[AVAILABLE RECORDS]
========================================
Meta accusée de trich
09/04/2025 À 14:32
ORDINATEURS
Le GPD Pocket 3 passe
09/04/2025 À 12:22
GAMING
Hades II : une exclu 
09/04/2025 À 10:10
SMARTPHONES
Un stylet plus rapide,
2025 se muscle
========================================
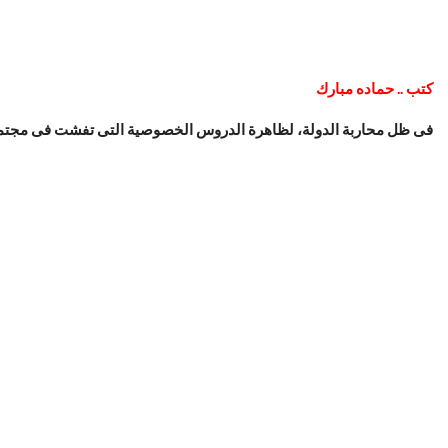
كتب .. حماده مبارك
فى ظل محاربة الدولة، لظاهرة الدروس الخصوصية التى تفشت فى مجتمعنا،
========================================
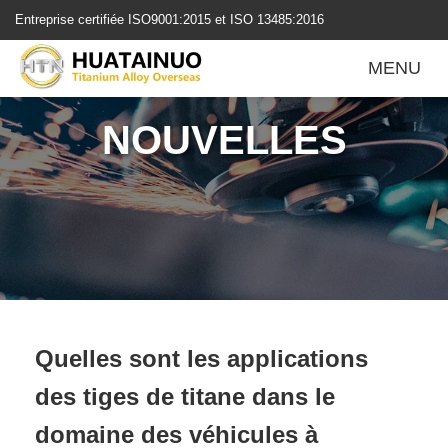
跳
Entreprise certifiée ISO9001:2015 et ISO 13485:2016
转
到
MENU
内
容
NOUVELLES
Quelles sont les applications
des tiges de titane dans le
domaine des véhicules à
========================================
Among the entries above, the line containing "09/04/2025 À 10:10", the line containing "2025 se muscle", and all lines between them are to be restated word for word; nothing else belongs in the reply.

09/04/2025 À 10:10
SMARTPHONES
Un stylet plus rapide,
2025 se muscle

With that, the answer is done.